_Dataset records_.
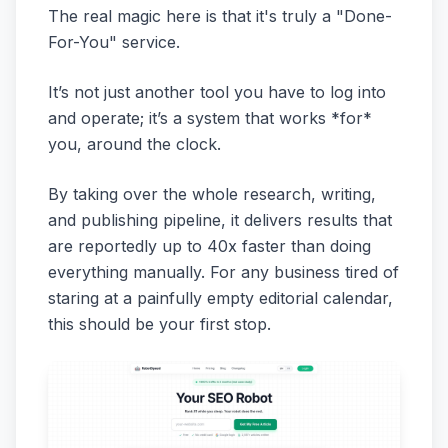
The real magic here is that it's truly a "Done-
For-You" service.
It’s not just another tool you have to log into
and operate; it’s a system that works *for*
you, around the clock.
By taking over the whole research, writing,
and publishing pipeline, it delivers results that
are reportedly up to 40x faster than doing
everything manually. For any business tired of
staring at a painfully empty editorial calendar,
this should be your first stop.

==

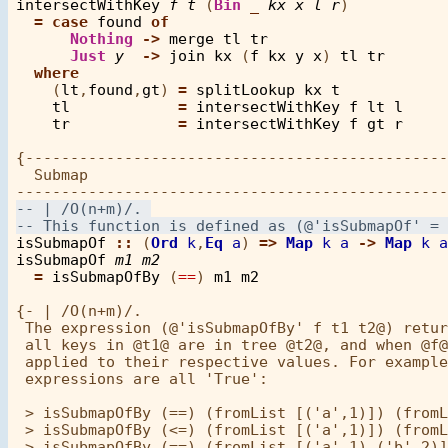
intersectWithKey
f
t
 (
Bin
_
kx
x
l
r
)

==

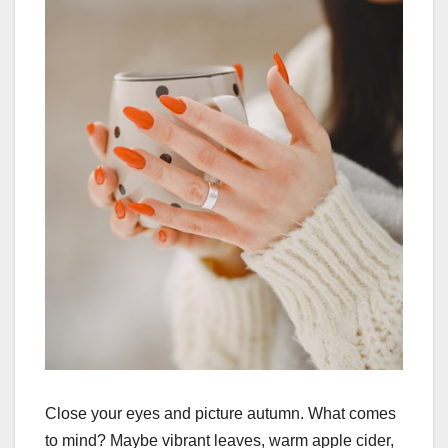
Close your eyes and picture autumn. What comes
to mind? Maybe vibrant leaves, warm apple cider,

_Task details_.
The listing above holds a line with "staring at a" and a line with "this should be your first stop.". Print the stretch from the first through the second, exactly and alone.

_Exercise answer_.
staring at a painfully empty editorial calendar,
this should be your first stop.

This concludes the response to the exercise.